Sizing up the serpent, I try to remember if I’ve ever handled a live snake and faintly recall a school field trip, a candy-striped garter, and a funk that took forever to wash off my palms. Okay, I think. Pin the head, and grab the neck, just like Marlin Perkins used to do. But when I extend the hoe, the snake jerks back and whips its body into a coil, tail quivering, head bobbing away from the blade. I dance around like a stooge, unable to gain the advantage.
“Just kill it,” Heather spits.
You don’t kill non-poisonous snakes, I think. But I feel cornered and edgy, embarrassed by my impotence. A rage wells up inside me. I raise the hoe above my head and bring it down with a fleshy thud on the coiled body. I hack again, leaving the snake confused, hissing, mouth agape and bloody. Hack! Hack! Soon the head hangs by a sinew and the body lies torn into several lengths. My arms are shaking. They sting from the blows. The anger leaves me like an exhalation, replaced immediately by shame.

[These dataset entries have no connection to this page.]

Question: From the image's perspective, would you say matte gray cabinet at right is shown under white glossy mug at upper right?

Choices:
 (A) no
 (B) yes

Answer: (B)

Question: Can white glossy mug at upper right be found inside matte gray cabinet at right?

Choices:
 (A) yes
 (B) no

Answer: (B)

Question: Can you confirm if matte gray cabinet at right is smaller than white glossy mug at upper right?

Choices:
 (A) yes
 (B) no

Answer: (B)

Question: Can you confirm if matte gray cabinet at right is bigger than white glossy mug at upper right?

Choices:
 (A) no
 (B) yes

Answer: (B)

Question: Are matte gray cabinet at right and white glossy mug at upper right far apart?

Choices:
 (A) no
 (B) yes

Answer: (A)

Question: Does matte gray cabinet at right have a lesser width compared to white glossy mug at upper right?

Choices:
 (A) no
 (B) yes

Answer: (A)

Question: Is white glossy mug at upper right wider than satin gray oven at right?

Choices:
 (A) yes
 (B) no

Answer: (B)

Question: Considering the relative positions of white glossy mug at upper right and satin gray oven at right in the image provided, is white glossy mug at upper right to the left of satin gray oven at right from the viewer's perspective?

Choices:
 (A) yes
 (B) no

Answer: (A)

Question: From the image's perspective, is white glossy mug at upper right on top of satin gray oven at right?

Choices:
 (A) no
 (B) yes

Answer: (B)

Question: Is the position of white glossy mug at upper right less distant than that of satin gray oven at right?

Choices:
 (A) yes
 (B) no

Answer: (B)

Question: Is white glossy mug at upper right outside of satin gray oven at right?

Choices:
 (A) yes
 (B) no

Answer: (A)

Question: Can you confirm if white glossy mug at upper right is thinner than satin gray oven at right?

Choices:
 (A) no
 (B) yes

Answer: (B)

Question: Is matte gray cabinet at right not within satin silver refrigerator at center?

Over the next few weeks, as we grind ourselves down preparing to begin our experiment—bickering, fretting, racing to and from town on the single-lane farm roads—the snakes haunt us. I find a snakeskin hanging like a giant condom from a limb outside Luther’s second-story window and another poking out of the backyard downspout. I shoo snakes out of the barnyard and the grass encircling the house. A small brown patterned snake that could be a copperhead zigzags across the driveway. I hear a scream and rush to find Heather pointing at a fat rat snake stretched across the back step. “Why won’t they leave us alone?” she says, having almost stepped on it. I go around the house jamming strips of T-shirt in knotholes in the floor after learning that in winter snakes slither up from crawl spaces for warmth. One day the old-timer who used to manage this farm delivers a warning. “I killed a rattler behind the barn a couple years back,” he says. “When it gets dry, watch out! That’s when they come down from the mountains hunting water.”
Goodbye, New York
In the City, you don’t stargaze. You don’t dig through wildflower field guides for the name of that brilliant trumpet burst of blue you saw on your morning walk. You don’t hunt for animal tracks in the snow or pause in that same frozen forest, eyes closed, listening for the chirp of a foraging nuthatch. You forget such a creature as a snake even exists. It’s as if New York is encased in a big plastic bubble, where humans sit atop the food chain armed with credit cards and Zagat guides. Native wildlife? Cockroaches, pigeons, rats. Disease transmitters. Boat payments for exterminators.
Our story begins in the bubble.
The year is 2000, the dawn of a new millennium. The Y2K scare is barely behind us. Economic good times lie ahead, with unemployment at an all-time low, the U.S. government boasting record surpluses, and the NASDAQ, which raised a lusty cheer by topping 5,000, making everyone rich. At least on paper. Living in the wealthiest city in the wealthiest nation at the wealthiest moment in history, Heather and I should be happy. We aren’t.